Your objective ▸ Up to and including the line that contains "THERE IS NO", repeat the entries below exactly from the first line on. Do not carry over any pictures.

Entries shown ▸
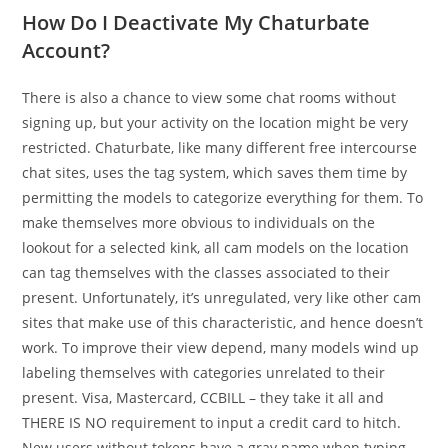
How Do I Deactivate My Chaturbate
Account?
There is also a chance to view some chat rooms without
signing up, but your activity on the location might be very
restricted. Chaturbate, like many different free intercourse
chat sites, uses the tag system, which saves them time by
permitting the models to categorize everything for them. To
make themselves more obvious to individuals on the
lookout for a selected kink, all cam models on the location
can tag themselves with the classes associated to their
present. Unfortunately, it’s unregulated, very like other cam
sites that make use of this characteristic, and hence doesn’t
work. To improve their view depend, many models wind up
labeling themselves with categories unrelated to their
present. Visa, Mastercard, CCBILL – they take it all and
THERE IS NO requirement to input a credit card to hitch.
New users without tokens have a gray name when typing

Exercise solution ▸
How Do I Deactivate My Chaturbate
Account?
There is also a chance to view some chat rooms without
signing up, but your activity on the location might be very
restricted. Chaturbate, like many different free intercourse
chat sites, uses the tag system, which saves them time by
permitting the models to categorize everything for them. To
make themselves more obvious to individuals on the
lookout for a selected kink, all cam models on the location
can tag themselves with the classes associated to their
present. Unfortunately, it’s unregulated, very like other cam
sites that make use of this characteristic, and hence doesn’t
work. To improve their view depend, many models wind up
labeling themselves with categories unrelated to their
present. Visa, Mastercard, CCBILL – they take it all and
THERE IS NO requirement to input a credit card to hitch.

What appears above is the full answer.